— EXERCISE AIM —
From the entries below, copy every line holding the word "Policy".

— RECORDS SHOWN —
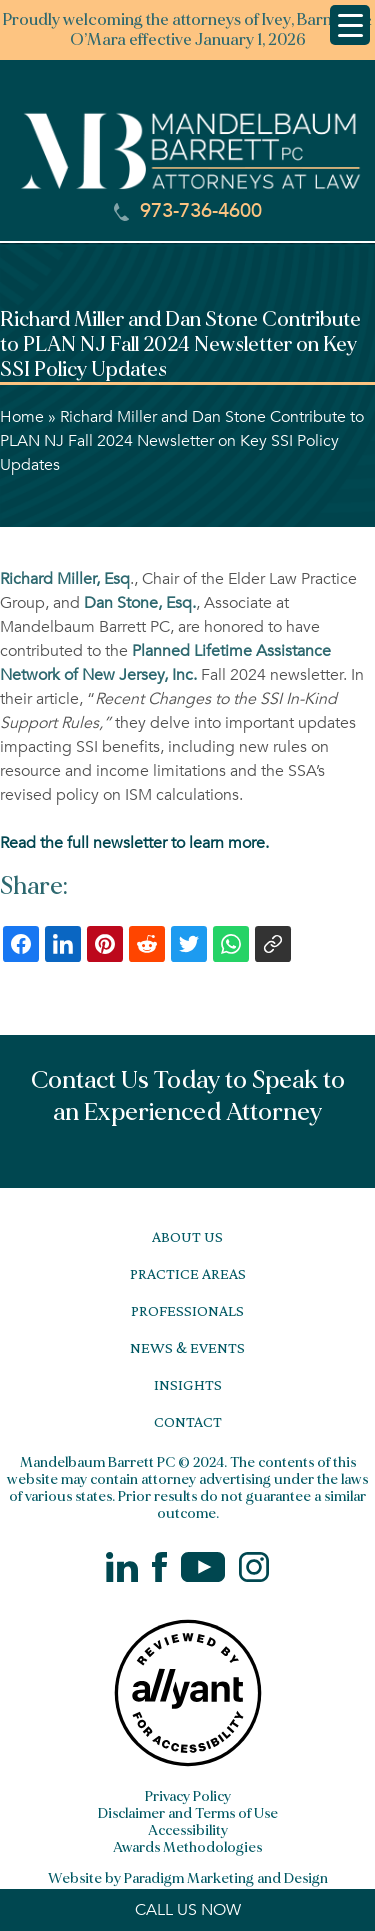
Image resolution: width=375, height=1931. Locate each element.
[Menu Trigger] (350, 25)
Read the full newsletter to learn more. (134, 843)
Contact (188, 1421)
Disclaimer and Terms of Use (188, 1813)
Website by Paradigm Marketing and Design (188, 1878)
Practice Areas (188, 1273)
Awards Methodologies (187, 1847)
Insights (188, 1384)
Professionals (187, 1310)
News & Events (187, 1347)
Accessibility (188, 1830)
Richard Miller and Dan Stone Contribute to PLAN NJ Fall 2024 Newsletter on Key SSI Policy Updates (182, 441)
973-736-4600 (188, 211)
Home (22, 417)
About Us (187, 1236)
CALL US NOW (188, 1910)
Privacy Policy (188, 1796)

— ANSWER TO THE EXERCISE —
Richard Miller and Dan Stone Contribute to PLAN NJ Fall 2024 Newsletter on Key SSI Policy Updates (182, 441)
Privacy Policy (188, 1796)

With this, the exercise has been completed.